## RECORDS PROVIDED
-------------------------
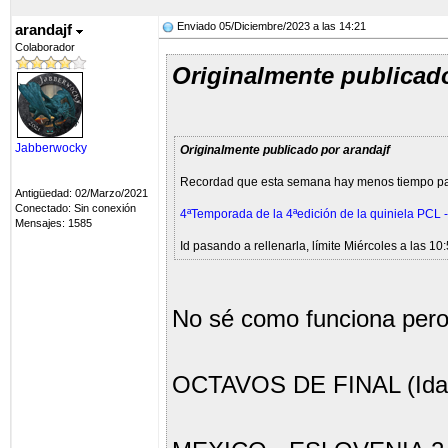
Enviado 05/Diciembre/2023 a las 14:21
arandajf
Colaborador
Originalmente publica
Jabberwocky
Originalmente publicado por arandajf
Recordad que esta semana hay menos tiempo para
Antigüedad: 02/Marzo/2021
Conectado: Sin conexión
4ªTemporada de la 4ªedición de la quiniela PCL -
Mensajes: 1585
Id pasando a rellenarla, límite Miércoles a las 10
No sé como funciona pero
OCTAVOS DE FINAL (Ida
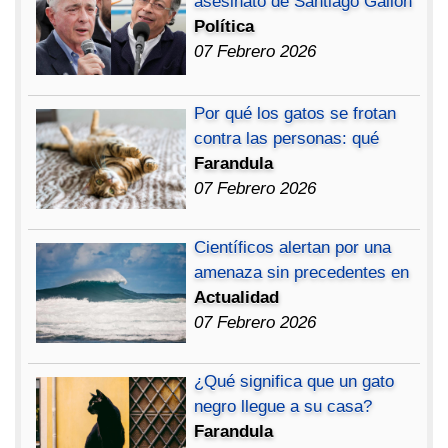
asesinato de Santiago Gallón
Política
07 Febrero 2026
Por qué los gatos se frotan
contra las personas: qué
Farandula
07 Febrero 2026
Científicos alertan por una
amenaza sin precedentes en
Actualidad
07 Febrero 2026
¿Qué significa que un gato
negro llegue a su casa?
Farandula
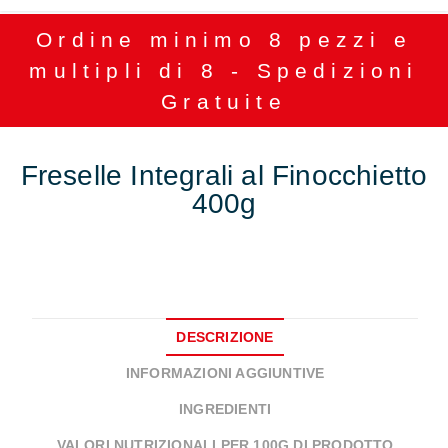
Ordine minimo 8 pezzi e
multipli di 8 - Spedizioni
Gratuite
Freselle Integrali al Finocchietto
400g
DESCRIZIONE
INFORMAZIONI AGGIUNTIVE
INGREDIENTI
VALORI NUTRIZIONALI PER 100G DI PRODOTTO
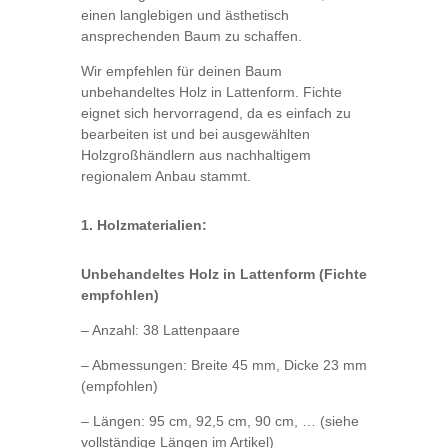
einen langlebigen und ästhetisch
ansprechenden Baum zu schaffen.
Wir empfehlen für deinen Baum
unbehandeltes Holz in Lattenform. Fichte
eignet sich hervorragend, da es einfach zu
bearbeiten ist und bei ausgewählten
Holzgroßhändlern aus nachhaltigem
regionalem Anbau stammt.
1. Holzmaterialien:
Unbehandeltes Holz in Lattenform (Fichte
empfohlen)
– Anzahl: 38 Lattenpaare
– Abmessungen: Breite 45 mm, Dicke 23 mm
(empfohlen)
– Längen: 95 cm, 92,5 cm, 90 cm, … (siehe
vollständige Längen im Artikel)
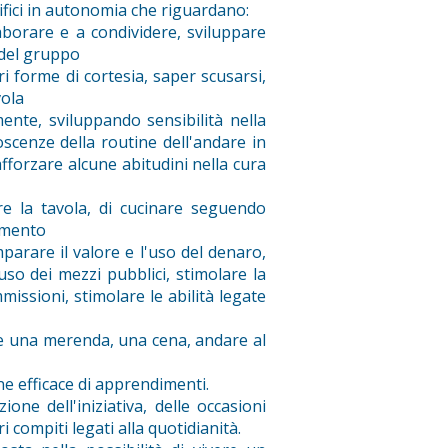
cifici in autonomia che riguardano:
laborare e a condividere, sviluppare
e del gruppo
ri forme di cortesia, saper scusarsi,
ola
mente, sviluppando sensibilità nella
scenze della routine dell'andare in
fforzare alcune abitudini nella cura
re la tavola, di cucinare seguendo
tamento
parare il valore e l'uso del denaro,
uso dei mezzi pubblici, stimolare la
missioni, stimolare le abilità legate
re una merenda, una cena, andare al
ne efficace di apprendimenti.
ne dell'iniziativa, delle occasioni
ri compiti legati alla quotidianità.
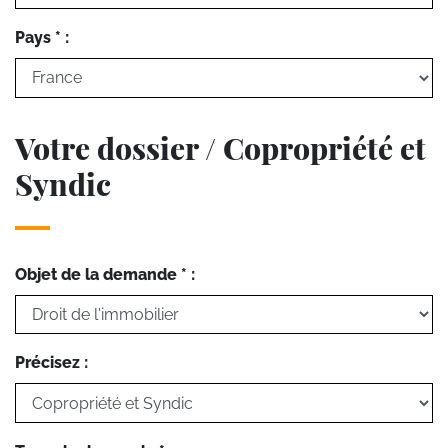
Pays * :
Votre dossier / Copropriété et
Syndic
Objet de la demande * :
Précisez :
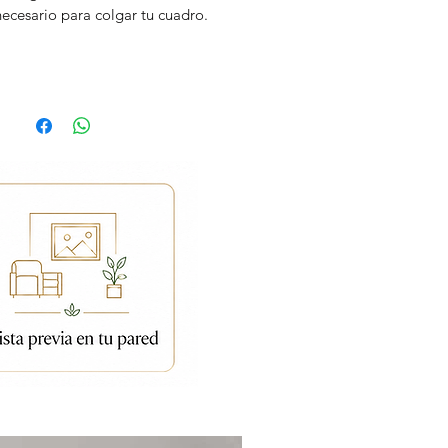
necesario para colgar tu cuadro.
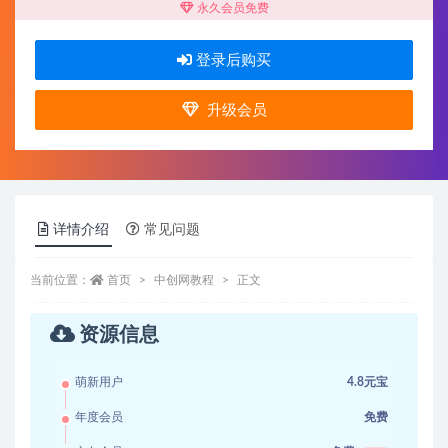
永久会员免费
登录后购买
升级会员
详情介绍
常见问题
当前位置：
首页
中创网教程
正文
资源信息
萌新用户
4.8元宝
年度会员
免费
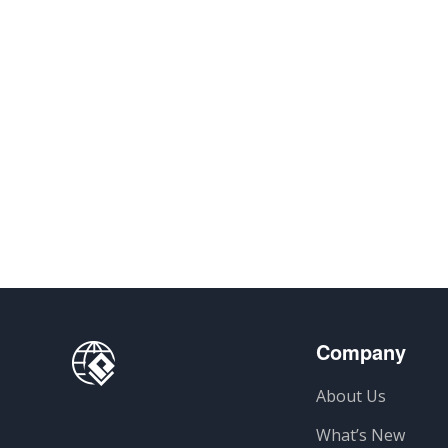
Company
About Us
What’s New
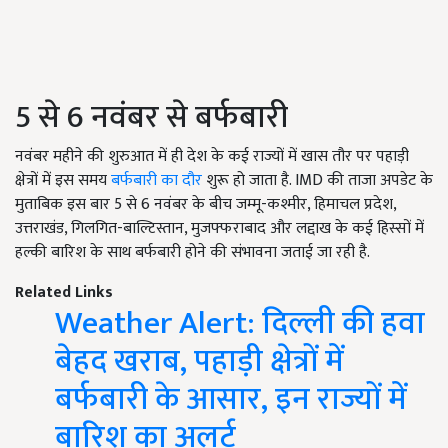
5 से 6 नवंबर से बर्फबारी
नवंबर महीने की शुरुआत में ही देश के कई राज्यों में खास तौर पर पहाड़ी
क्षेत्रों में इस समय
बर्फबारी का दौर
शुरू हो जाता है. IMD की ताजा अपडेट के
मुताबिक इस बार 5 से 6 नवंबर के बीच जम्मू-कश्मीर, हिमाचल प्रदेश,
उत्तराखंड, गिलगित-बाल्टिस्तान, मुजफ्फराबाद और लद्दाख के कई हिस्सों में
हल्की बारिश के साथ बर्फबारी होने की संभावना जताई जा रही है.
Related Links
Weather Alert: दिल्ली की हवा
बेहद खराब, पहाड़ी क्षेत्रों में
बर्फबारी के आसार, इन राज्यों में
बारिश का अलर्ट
-------------------------
Leave every picture out, and repeat exactly the lines from the one containing "INFORMAZIONI AGGIUNTIVE" through the last line of the entries, both ends included.

## RESPONSE TO THIS EXERCISE
INFORMAZIONI AGGIUNTIVE
INGREDIENTI
VALORI NUTRIZIONALI PER 100G DI PRODOTTO
einen langlebigen und ästhetisch
ansprechenden Baum zu schaffen.
Wir empfehlen für deinen Baum
unbehandeltes Holz in Lattenform. Fichte
eignet sich hervorragend, da es einfach zu
bearbeiten ist und bei ausgewählten
Holzgroßhändlern aus nachhaltigem
regionalem Anbau stammt.
1. Holzmaterialien:
Unbehandeltes Holz in Lattenform (Fichte
empfohlen)
– Anzahl: 38 Lattenpaare
– Abmessungen: Breite 45 mm, Dicke 23 mm
(empfohlen)
– Längen: 95 cm, 92,5 cm, 90 cm, … (siehe
vollständige Längen im Artikel)
cifici in autonomia che riguardano:
laborare e a condividere, sviluppare
e del gruppo
ri forme di cortesia, saper scusarsi,
ola
mente, sviluppando sensibilità nella
scenze della routine dell'andare in
fforzare alcune abitudini nella cura
re la tavola, di cucinare seguendo
tamento
parare il valore e l'uso del denaro,
uso dei mezzi pubblici, stimolare la
missioni, stimolare le abilità legate
re una merenda, una cena, andare al
ne efficace di apprendimenti.
ne dell'iniziativa, delle occasioni
ri compiti legati alla quotidianità.
Pays * :
Votre dossier / Copropriété et
Syndic
Objet de la demande * :
Précisez :
necesario para colgar tu cuadro.
永久会员免费
登录后购买
升级会员
详情介绍
常见问题
当前位置：
首页
中创网教程
正文
资源信息
萌新用户
4.8元宝
年度会员
免费
Company
About Us
What’s New
5 से 6 नवंबर से बर्फबारी
नवंबर महीने की शुरुआत में ही देश के कई राज्यों में खास तौर पर पहाड़ी
क्षेत्रों में इस समय
बर्फबारी का दौर
शुरू हो जाता है. IMD की ताजा अपडेट के
मुताबिक इस बार 5 से 6 नवंबर के बीच जम्मू-कश्मीर, हिमाचल प्रदेश,
उत्तराखंड, गिलगित-बाल्टिस्तान, मुजफ्फराबाद और लद्दाख के कई हिस्सों में
हल्की बारिश के साथ बर्फबारी होने की संभावना जताई जा रही है.
Related Links
Weather Alert: दिल्ली की हवा
बेहद खराब, पहाड़ी क्षेत्रों में
बर्फबारी के आसार, इन राज्यों में
बारिश का अलर्ट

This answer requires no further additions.